The Body Coach, online fitness sensation and author Joe Wicks MBE, joined retired consultant paediatrician Dr Andrew Winrow to open Kingston Hospital’s new children’s cancer unit on Tuesday 23 January, providing a new home to one of the busiest children’s cancer shared-care units in the South-East of England, which typically treats up to 65 children each month, in addition to the children and young people who regularly visit for long-term follow-up care.
Joe Wicks, originally from Epsom, whose wife Rosie gave birth to two of his three children at Kingston Hospital met some of the children undergoing cancer treatment, and their families, to read a story making while making it as interactive as he could.
The new paediatric oncology unit offers a calm and dedicated space for children exclusively with cancer and will allow patients who have low immunity to infection to receive their chemotherapy or have blood tests away from other acutely ill children. Previously this treatment was given in the children’s general outpatient department. The suite includes a private room for outpatient consultations, medical reviews and meetings with parents and will enable cancer specific treatments such as administering intravenous antibiotics to be carried out much more quickly.
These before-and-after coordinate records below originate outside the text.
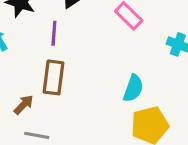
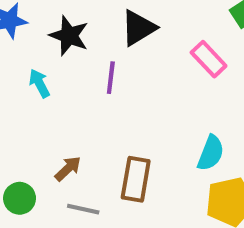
brown rectangle: (54, 77) -> (136, 179), moved

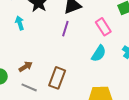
purple line: (111, 78) -> (65, 29), moved
cyan semicircle: (211, 153) -> (99, 53), moved

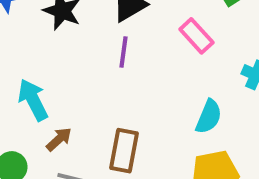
cyan arrow: (20, 23) -> (33, 100), moved, size x1.5
cyan semicircle: (99, 53) -> (209, 117), moved

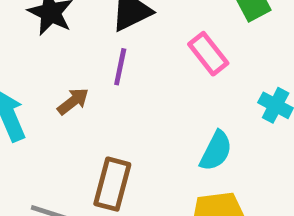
brown arrow: (59, 139) -> (73, 101), moved

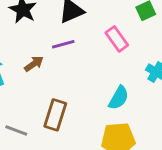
purple line: (120, 67) -> (63, 44), turned 60

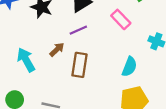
brown rectangle: (55, 115) -> (80, 65), moved

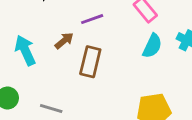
cyan semicircle: (129, 67) -> (152, 46), moved

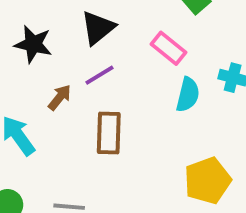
brown arrow: (64, 41) -> (60, 97), moved

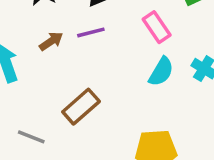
brown rectangle: (109, 133) -> (81, 107), moved, turned 30

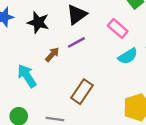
cyan semicircle: (161, 72) -> (128, 56), turned 42

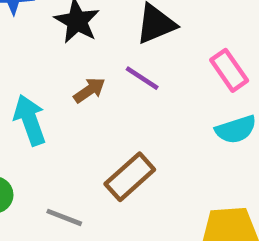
purple line: (76, 42) -> (142, 78), turned 48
The unit, part funded by Kingston Hospital Charity following a successful fundraising campaign, is named after the much-respected paediatrician and academic researcher at the hospital, Dr Andrew Winrow, who led the project before he retired.
Dr Winrow said:
“What a unit. It’s exceeded all my expectations and allows the team to streamline care, so the children receive their treatments as quickly as possible. It marks a turning point for children’s cancer care here at Kingston Hospital.”
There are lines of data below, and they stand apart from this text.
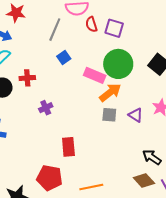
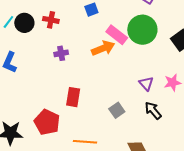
orange arrow: (110, 92) -> (103, 48), moved
gray square: (109, 115) -> (117, 110), moved, turned 35
black arrow: (152, 157) -> (153, 110), moved

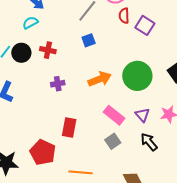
green circle: (142, 30) -> (137, 76), moved
pink rectangle: (117, 35) -> (114, 115), moved

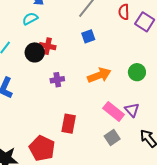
black circle: (21, 53) -> (35, 52), moved
green circle: (137, 76) -> (137, 72), size x0.6
purple triangle: (142, 115) -> (132, 110), moved

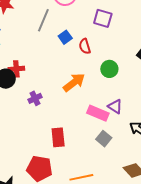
red semicircle: (124, 12) -> (85, 46), moved
blue square: (88, 36) -> (65, 37), moved

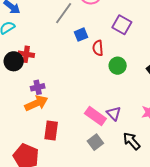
green circle: (109, 69) -> (118, 66), moved
orange arrow: (74, 82) -> (36, 103), moved

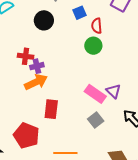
red cross: (26, 54) -> (26, 56), moved
black circle: (14, 61) -> (44, 20), moved
green circle: (118, 66) -> (93, 46), moved

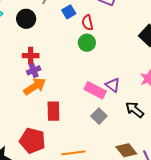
black circle: (44, 20) -> (26, 19), moved
red cross: (26, 56) -> (31, 56), moved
Dr Joanna Morris, Consultant Paediatrician & Lead for Paediatric Shared Care Oncology at Kingston Hospital explained:
“The Paediatric Oncology Shared Care Unit team and wider paediatric team are eternally grateful to all who have contributed to make this new build happen and we look forward to the improved experience we can give to children and families under our care.
“The building will not only enable our service to meet the growing number of children requiring cancer treatment in South-West London, but will allow us to deliver better training for medical and nursing staff and have a greater ability to take part in future research.”
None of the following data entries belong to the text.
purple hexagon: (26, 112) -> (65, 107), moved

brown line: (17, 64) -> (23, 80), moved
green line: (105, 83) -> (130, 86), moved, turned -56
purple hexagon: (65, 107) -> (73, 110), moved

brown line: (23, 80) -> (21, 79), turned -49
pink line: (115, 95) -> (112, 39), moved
Kingston Hospital shares the care of these children with specialist teams at The Royal Marsden Hospital, Great Ormond Street Hospital and UCLH under the shared care model, allowing children to receive their cancer treatment as close to home as possible. Over the last 10 years the Kingston Hospital Paediatric Oncology Shared Care Unit (POSCU) team has treated nearly 300 children with cancer and looks forward to continuing to provide high quality care to these children and families at the most vulnerable times of their lives.